Temps de Lecture 6 min.

« Les démocrates californiens légalisent la prostitution infantine. »

« La France fait la chasse aux fake news avant l’élection présidentielle » ; « Les médias et Facebook montent au front contre les fake news » ; « Présidentielle et fake news : les autorités veulent rencontrer Facebook, Google »

Il n’est pas besoin de chercher très loin pour voir le terme de « fake news » mis à toutes les sauces. Mais paradoxalement, tout le monde n’en a pas la même définition, ce qui pose un problème important pour une tendance supposée majeure de ces derniers mois.

Un anglicisme trompeur

La notion de « fake news » pose d’abord un problème de traduction : à strictement parler, le terme anglais ne désigne pas un article faux, au sens d’inexact, mais plutôt un faux article, une publication qui se fait passer pour un article de presse sans en être un. La langue anglaise distingue ce qui est false (faux au sens d’erroné) de ce qui est fake (faux au sens d’une imitation).

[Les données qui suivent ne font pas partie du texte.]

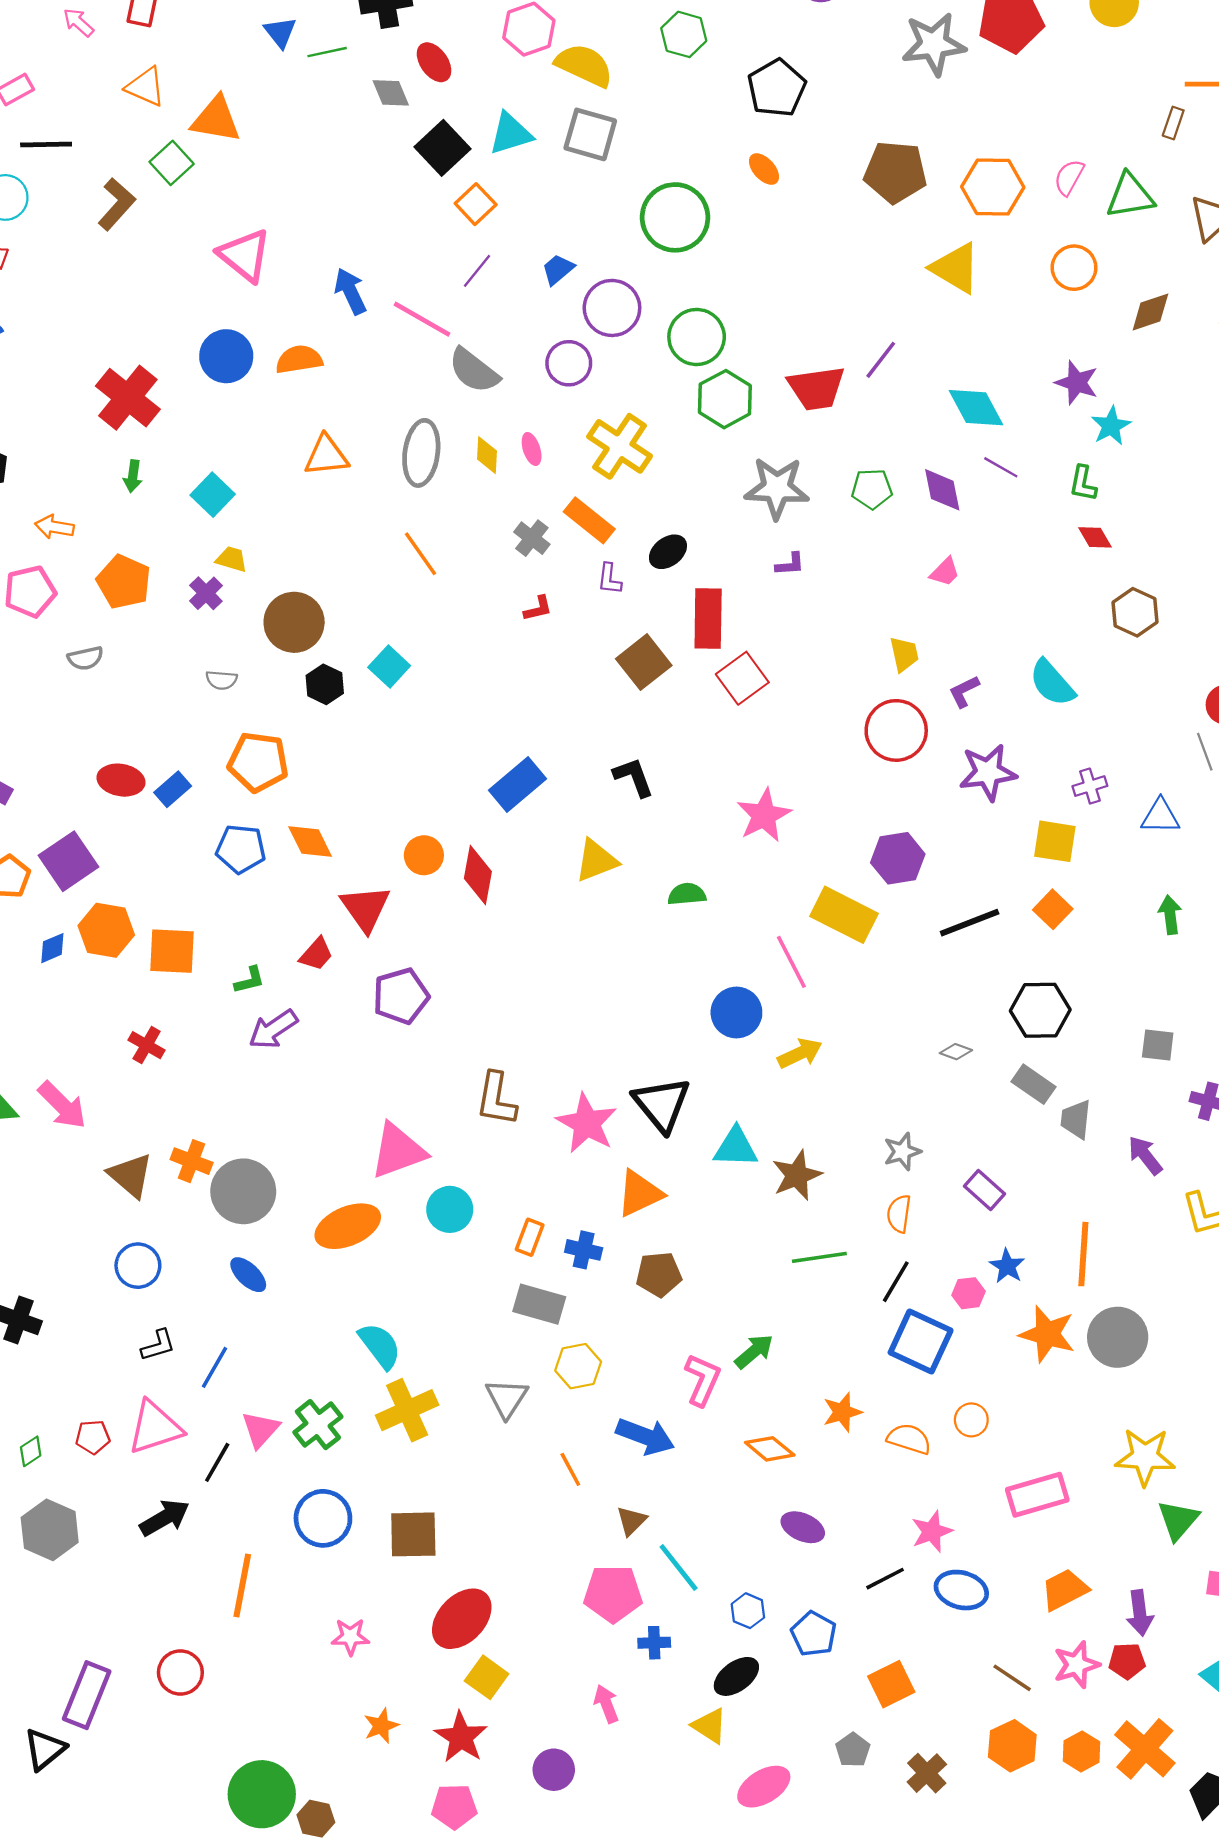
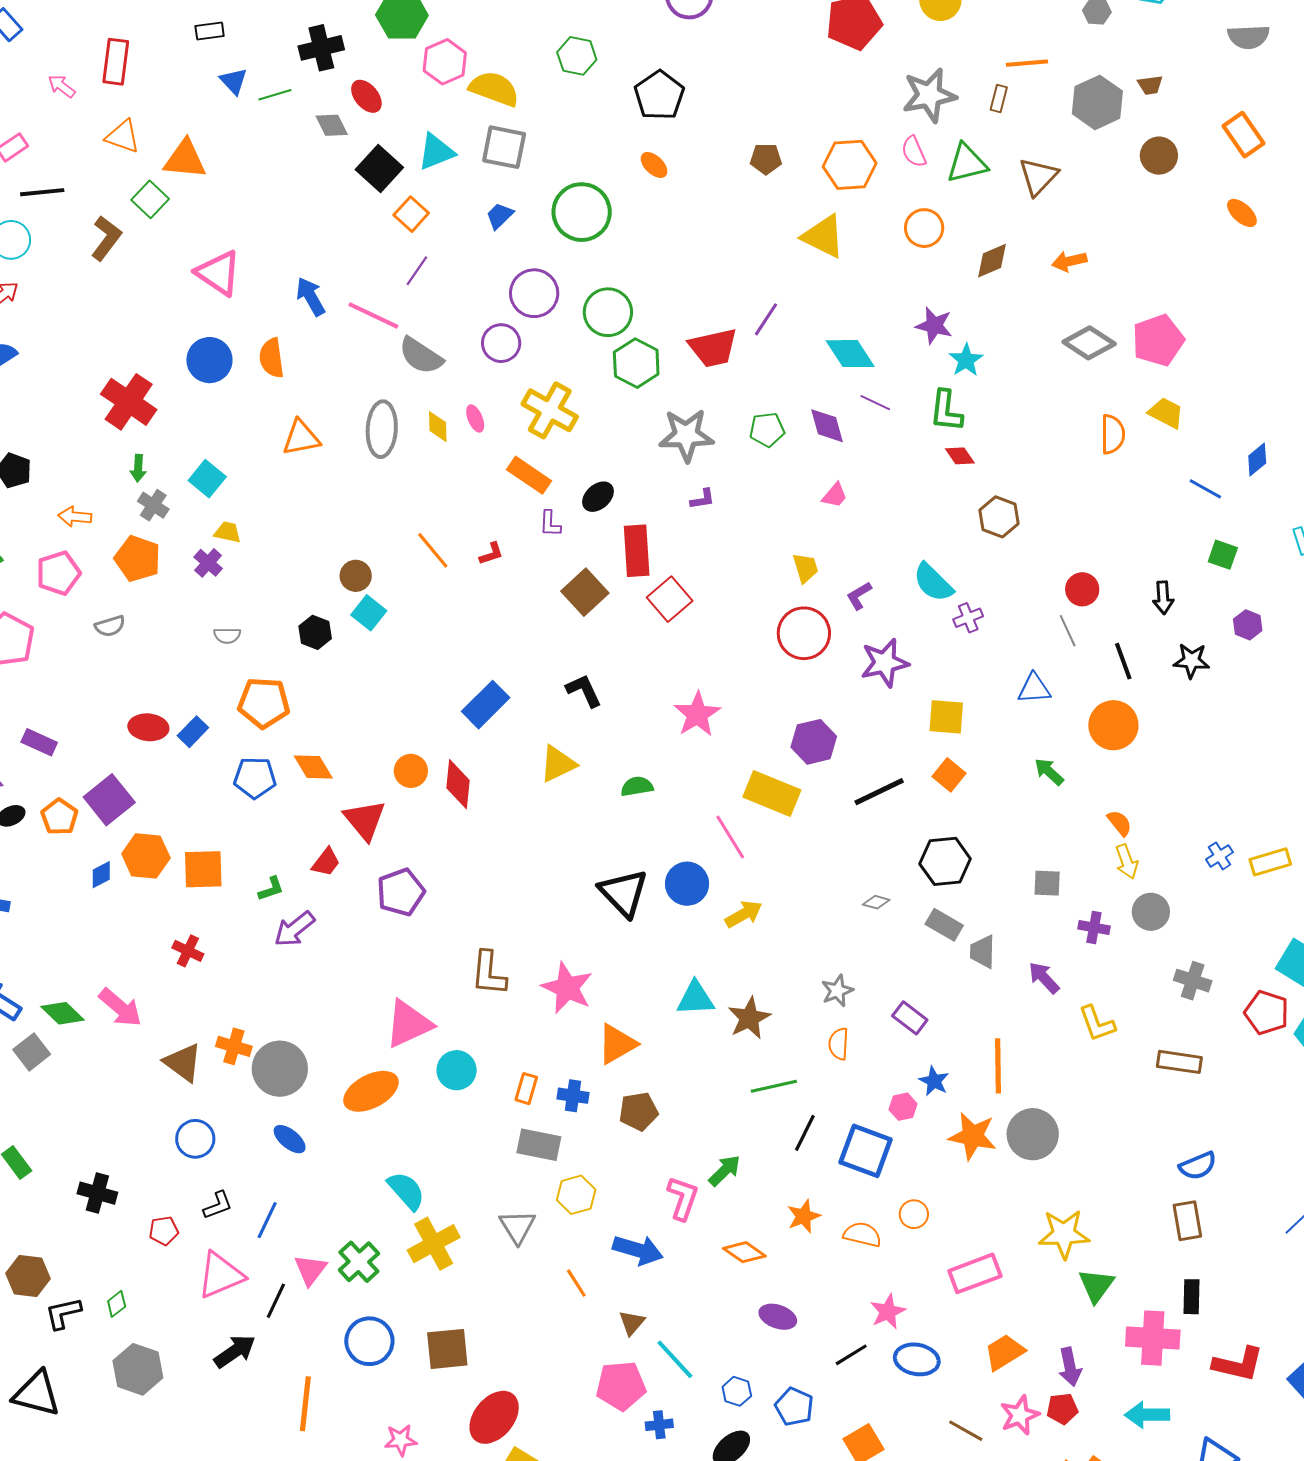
gray star: (934, 44) -> (929, 95), moved
brown pentagon: (895, 172) -> (766, 159), size x0.6
pink semicircle: (1069, 177) -> (914, 152), turned -48
blue trapezoid: (558, 269) -> (500, 216), moved
orange semicircle: (299, 359) -> (272, 358), turned -84
green L-shape: (1083, 483) -> (946, 411), size x1.4
gray cross: (532, 538) -> (153, 505), moved
orange line: (420, 554) -> (433, 550), moved
brown circle: (294, 622) -> (356, 576), moved, size x0.6
purple cross: (1090, 786) -> (968, 618), moved
green arrow: (1170, 915) -> (1049, 772), turned -36
black triangle: (662, 1104) -> (624, 893), moved
black line: (896, 1282) -> (805, 1133), moved
red pentagon: (93, 1437) -> (164, 1231), moved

La fake news telle qu’elle s’est développée durant la campagne américaine appartient au second registre, celui de la duperie. A travers les codes visuels, le ton et la présentation, nombre de sites ont cherché à se faire passer pour de vrais organes de presse, et ont abusé de la confiance des internautes, plus sensibles à des titres d’articles qu’à des noms de publications. Ainsi du célèbre canular du soutien du pape à Donald Trump, publié sur le faux site d’actualité WTOE 5 News (désormais inactif), et partagé plus d’un million de fois sur Facebook.

Comme l’expliquait déjà fin 2015 Donna Halper, ancienne journaliste et professeure de communication politique, « certaines personnes ne réalisent pas qu’elles lisent un faux site d’actualité, car la plupart [de ces plates-formes] font en sorte d’avoir l’air digne de confiance ; et c’est seulement si vous lisez l’avertissement, souvent placé tout en bas du site, que vous réalisez que c’est du faux, et non la réalité. » Ainsi du site américain Empire News, qui annonce sur une page cachée dans les mentions en bas de la page d’accueil qu’il « n’a pas d’autre visée que de divertir ».

Un mot fourre-tout

L’emploi du terme s’est toutefois rapidement élargi, et semble recouvrir aujourd’hui des réalités très différentes.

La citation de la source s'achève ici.